CEO Sam Altman, who contributed $1 million to President-elect Donald Trump’s inaugural fund, seeks stronger ties with the incoming administration, which includes former PayPal executive David Sacks as AI and crypto czar. The company will host an event in Washington DC this month to promote its proposals.

Microsoft-backed OpenAI continues to seek further investment after raising $6.6 billion last year. The startup plans to transform into a for-profit entity to secure additional funding necessary for competing in the expensive AI race.

US tightens AI chip export rules to maintain edge over China

The US government has announced new restrictions on exporting AI chips and technology, seeking to safeguard its dominance in AI development while limiting China’s access to advanced computing capabilities. The regulations, unveiled during the final days of President Biden’s administration, impose strict caps on AI chip exports to most countries, with exemptions for close allies such as Japan, the UK, and South Korea. Countries like China, Russia, Iran, and North Korea remain barred from accessing this critical technology.

Commerce Secretary Gina Raimondo emphasised the importance of maintaining US leadership in AI to support national security and economic interests. The regulations, which build on a four-year effort to block China’s acquisition of advanced chips, also close existing loopholes and enforce tighter controls. New limits target advanced graphics processing units (GPUs), essential for training AI models, and introduce worldwide licensing requirements for cutting-edge AI technologies. Major cloud providers like Microsoft and Amazon will face new authorisation processes to establish data centres globally under stringent conditions.

Industry leaders, including Nvidia, have expressed concerns over the broad scope of the rules, warning of potential harm to innovation and market dynamics. Nvidia called the restrictions an “overreach,” while Oracle cautioned that the measures could inadvertently benefit Chinese competitors. Despite this criticism, US officials argue the rules are vital for maintaining a competitive edge, given AI’s transformative potential in sectors like healthcare, cybersecurity, and defence. China’s Commerce Ministry condemned the move, vowing to protect its interests in response to the escalating technology standoff.

US lawmakers push to delay TikTok ban amid looming deadline

Two Democratic lawmakers have called on President Joe Biden and Congress to extend the looming 19 January deadline for ByteDance, TikTok’s China-based parent company, to sell its US operations or face a nationwide ban. The Supreme Court recently heard arguments from ByteDance’s lawyer, Noel Francisco, who argued that a sale by next week’s deadline would be impossible and that a ban would effectively shut down TikTok, which has 170 million American users.

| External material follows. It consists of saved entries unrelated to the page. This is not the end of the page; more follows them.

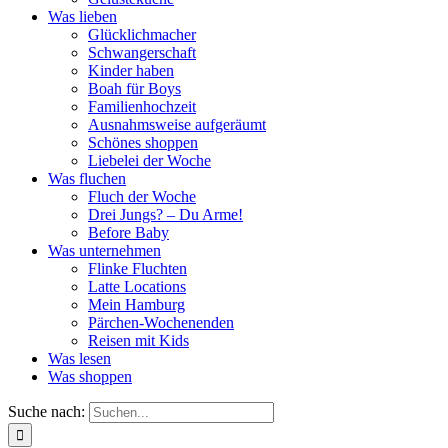
Was lieben
Glücklichmacher
Schwangerschaft
Kinder haben
Boah für Boys
Familienhochzeit
Ausnahmsweise aufgeräumt
Schönes shoppen
Liebelei der Woche
Was fluchen
Fluch der Woche
Drei Jungs? – Du Arme!
Before Baby
Was unternehmen
Flinke Fluchten
Latte Locations
Mein Hamburg
Pärchen-Wochenenden
Reisen mit Kids
Was lesen
Was shoppen
Suche nach: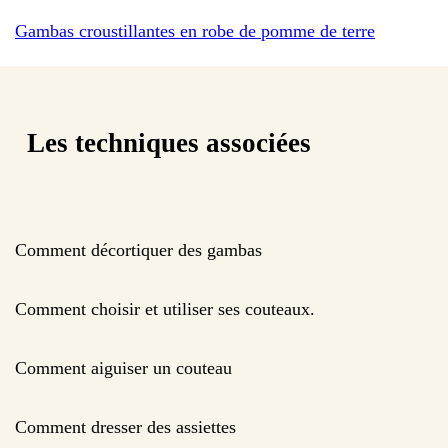
Gambas croustillantes en robe de pomme de terre
Les techniques associées
Comment décortiquer des gambas
Comment choisir et utiliser ses couteaux.
Comment aiguiser un couteau
Comment dresser des assiettes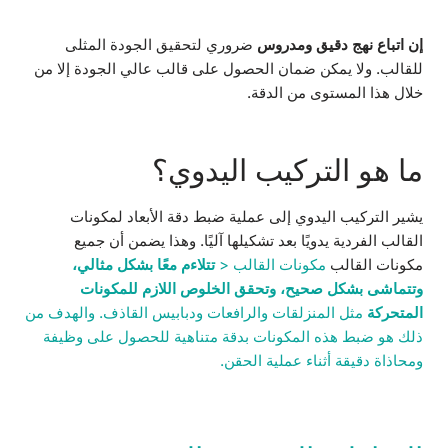
إن اتباع نهج دقيق ومدروس
ضروري لتحقيق الجودة المثلى
للقالب. ولا يمكن ضمان الحصول على قالب عالي الجودة إلا من
خلال هذا المستوى من الدقة.
ما هو التركيب اليدوي؟
يشير التركيب اليدوي إلى عملية ضبط دقة الأبعاد لمكونات
القالب الفردية يدويًا بعد تشكيلها آليًا. وهذا يضمن أن جميع
مكونات القالب
مكونات القالب <
تتلاءم معًا بشكل مثالي،
وتتماشى بشكل صحيح، وتحقق الخلوص اللازم للمكونات
المتحركة
مثل المنزلقات والرافعات ودبابيس القاذف. والهدف من
ذلك هو ضبط هذه المكونات بدقة متناهية للحصول على وظيفة
ومحاذاة دقيقة أثناء عملية الحقن.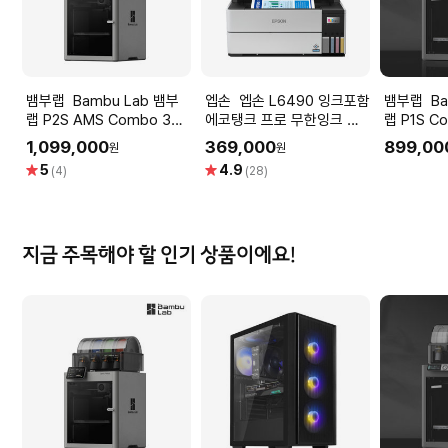
뱀부랩 Bambu Lab 뱀부
엡손 엡손 L6490 잉크포함
뱀부랩 Bambu Lab 뱀부
랩 P2S AMS Combo 3D
에코탱크 프로 무한잉크 프
랩 P1S C
프린터
린터 복합기 자동양면인쇄
1,099,000
369,000
899,00
원
원
팩스
별
별
5
4.9
(4)
(28)
점
점
지금 주목해야 할 인기 상품이에요!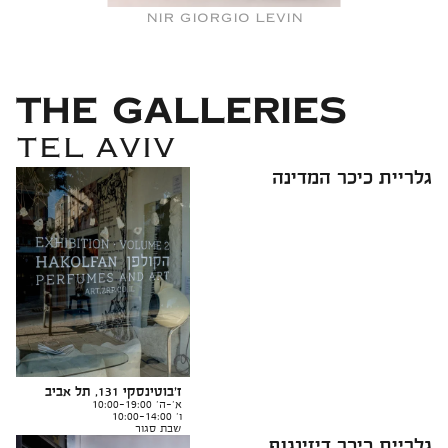
NIR GIORGIO LEVIN
THE GALLERIES
TEL AVIV
גלריית כיכר המדינה
ז'בוטינסקי 131, תל אביב
א'-ה' 10:00-19:00
ו' 10:00-14:00
שבת סגור
גלריית כיכר דיזינגוף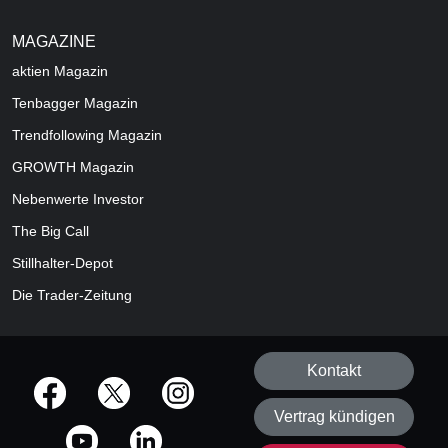
MAGAZINE
aktien
Magazin
Tenbagger Magazin
Trendfollowing Magazin
GROWTH
Magazin
Nebenwerte Investor
The Big Call
Stillhalter-Depot
Die Trader-Zeitung
Kontakt
offizielle Social Media-Accounts
Vertrag kündigen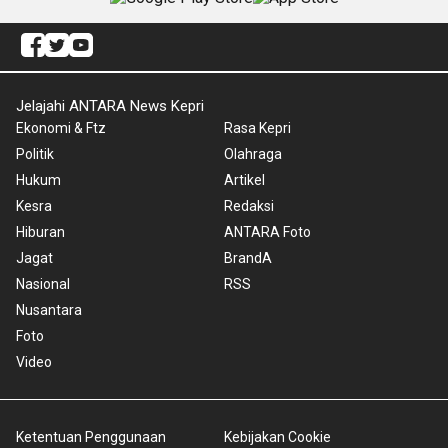
Jelajahi ANTARA News Kepri
Ekonomi & Ftz
Rasa Kepri
Politik
Olahraga
Hukum
Artikel
Kesra
Redaksi
Hiburan
ANTARA Foto
Jagat
BrandA
Nasional
RSS
Nusantara
Foto
Video
Ketentuan Penggunaan
Kebijakan Cookie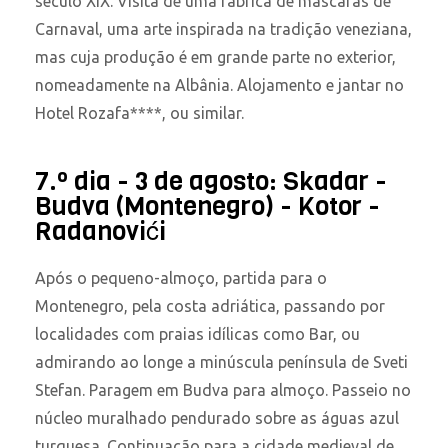
século XIX. Visita de uma fábrica de máscaras de
Carnaval, uma arte inspirada na tradição veneziana,
mas cuja produção é em grande parte no exterior,
nomeadamente na Albânia. Alojamento e jantar no
Hotel Rozafa****, ou similar.
7.º dia - 3 de agosto: Skadar -
Budva (Montenegro) - Kotor -
Radanovići
Após o pequeno-almoço, partida para o
Montenegro, pela costa adriática, passando por
localidades com praias idílicas como Bar, ou
admirando ao longe a minúscula península de Sveti
Stefan. Paragem em Budva para almoço. Passeio no
núcleo muralhado pendurado sobre as águas azul
turquesa. Continuação para a cidade medieval de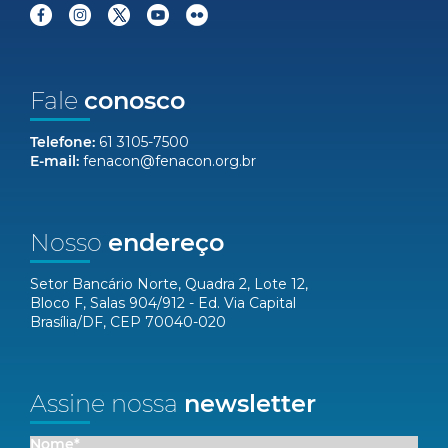
Fale
conosco
Telefone:
61 3105-7500
E-mail:
fenacon@fenacon.org.br
Nosso
endereço
Setor Bancário Norte, Quadra 2, Lote 12,
Bloco F, Salas 904/912 - Ed. Via Capital
Brasília/DF, CEP 70040-020
Assine nossa
newsletter
Nome*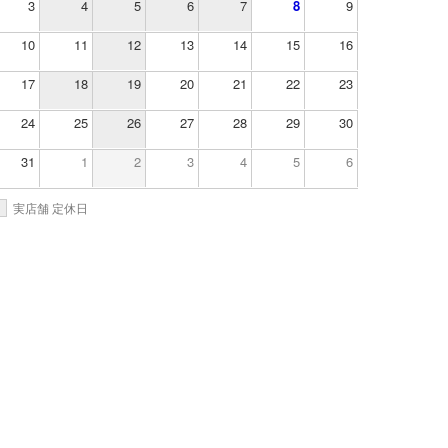
3
4
5
6
7
8
9
10
11
12
13
14
15
16
17
18
19
20
21
22
23
24
25
26
27
28
29
30
31
1
2
3
4
5
6
実店舗 定休日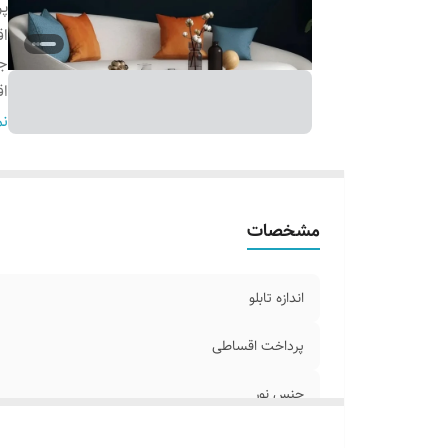
پ
ا
ج
اق
ا
نم
ر
ق
شم
مشخصات
آ
ک
آد
اندازه تابلو
پرداخت اقساطی
جنس نور
اقلام همراه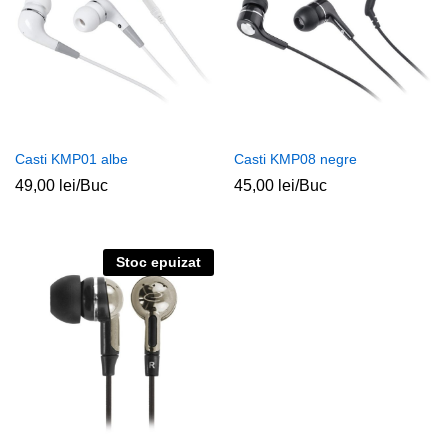
Casti KMP01 albe
Casti KMP08 negre
49,00
lei
/Buc
45,00
lei
/Buc
Stoc epuizat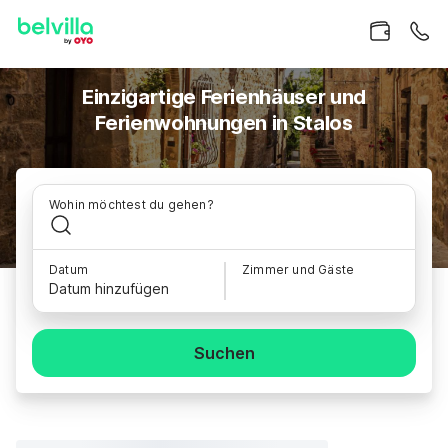
Einzigartige Ferienhäuser und
Ferienwohnungen in Stalos
Wohin möchtest du gehen?
Datum
Zimmer und Gäste
Datum hinzufügen
Suchen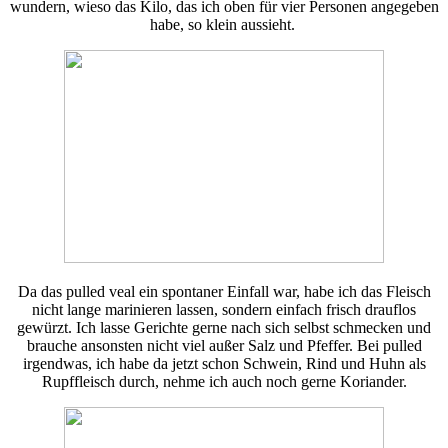
wundern, wieso das Kilo, das ich oben für vier Personen angegeben
habe, so klein aussieht.
Da das pulled veal ein spontaner Einfall war, habe ich das Fleisch
nicht lange marinieren lassen, sondern einfach frisch drauflos
gewürzt. Ich lasse Gerichte gerne nach sich selbst schmecken und
brauche ansonsten nicht viel außer Salz und Pfeffer. Bei pulled
irgendwas, ich habe da jetzt schon Schwein, Rind und Huhn als
Rupffleisch durch, nehme ich auch noch gerne Koriander.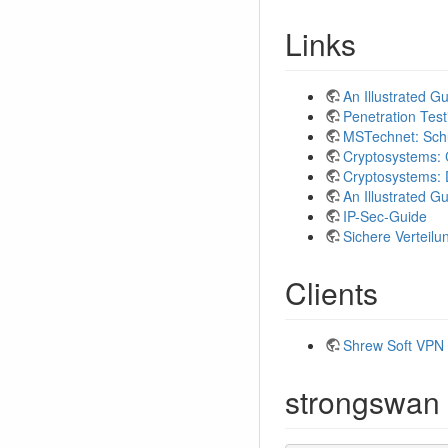
Links
An Illustrated G
Penetration Tes
MSTechnet: Sch
Cryptosystems: 
Cryptosystems:
An Illustrated G
IP-Sec-Guide
Sichere Verteil
Clients
Shrew Soft VPN 
strongswan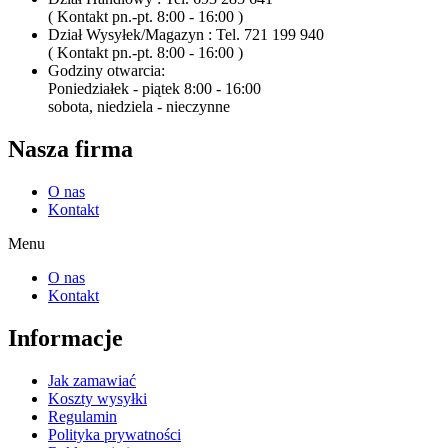
( Kontakt pn.-pt. 8:00 - 16:00 )
Dział Wysyłek/Magazyn : Tel. 721 199 940
( Kontakt pn.-pt. 8:00 - 16:00 )
Godziny otwarcia:
Poniedziałek - piątek 8:00 - 16:00
sobota, niedziela - nieczynne
Nasza firma
O nas
Kontakt
Menu
O nas
Kontakt
Informacje
Jak zamawiać
Koszty wysyłki
Regulamin
Polityka prywatności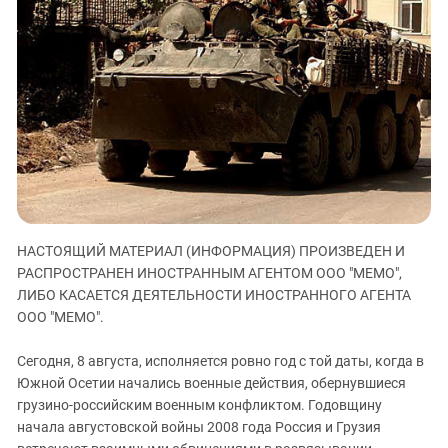
ЗАСТАВЛЯЕТ
Дагестан
КАВКАЗ ЗА ПАЛЕСТИНУ
Ингушетия
ИНАКОМЫСЛИЕ В ЧЕЧНЕ
Кабардино-Балкария
ПРЕСЛЕДОВАНИЕ АКТИВИСТОВ
МОБИЛИЗАЦИЯ И ПРОТЕСТЫ
Калмыкия
Карачаево-Черкесия
Краснодарский край
Нагорный Карабах
Российская Федерация
НАСТОЯЩИЙ МАТЕРИАЛ (ИНФОРМАЦИЯ) ПРОИЗВЕДЕН И
Ростовская область
РАСПРОСТРАНЕН ИНОСТРАННЫМ АГЕНТОМ ООО "МЕМО",
ЛИБО КАСАЕТСЯ ДЕЯТЕЛЬНОСТИ ИНОСТРАННОГО АГЕНТА
Северная Осетия - Алания
ООО "МЕМО".
СКФО
Ставропольский край
Сегодня, 8 августа, исполняется ровно год с той даты, когда в
Южной Осетии начались военные действия, обернувшиеся
Чечня
грузино-российским военным конфликтом. Годовщину
Южная Осетия
начала августовской войны 2008 года Россия и Грузия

Senator Edward Markey announced plans to propose a 270-day extension to the deadline, warning of the ban’s cultural and economic consequences. Markey emphasised that TikTok is a vital platform for social and economic interactions, stating, ‘We cannot allow millions to be silenced.’ Representative Ro Khanna echoed these concerns, urging Biden and President-elect Donald Trump to delay the ban to safeguard free speech and livelihoods tied to the app.

Without intervention, TikTok could face immediate restrictions, including bans on new downloads from app stores and eventual service degradation. While the White House has not commented, Biden retains the authority to extend the deadline if ByteDance demonstrates substantial progress toward divestiture—though meeting that standard appears unlikely.

Lemon8 gains popularity amid TikTok uncertainty

As the possibility of a US TikTok ban looms, social media influencers are increasingly turning to Lemon8, a new app owned by TikTok’s parent company, ByteDance, as a potential alternative. Lemon8, which launched in the US and UK in 2023, combines the best aspects of Instagram and Pinterest, offering a “lifestyle community” with an emphasis on aesthetically pleasing images, videos, and lifestyle topics like beauty, fashion, food, travel, and pets. With over 1 million daily active users in the US, it has quickly gained traction, especially among Gen Z users.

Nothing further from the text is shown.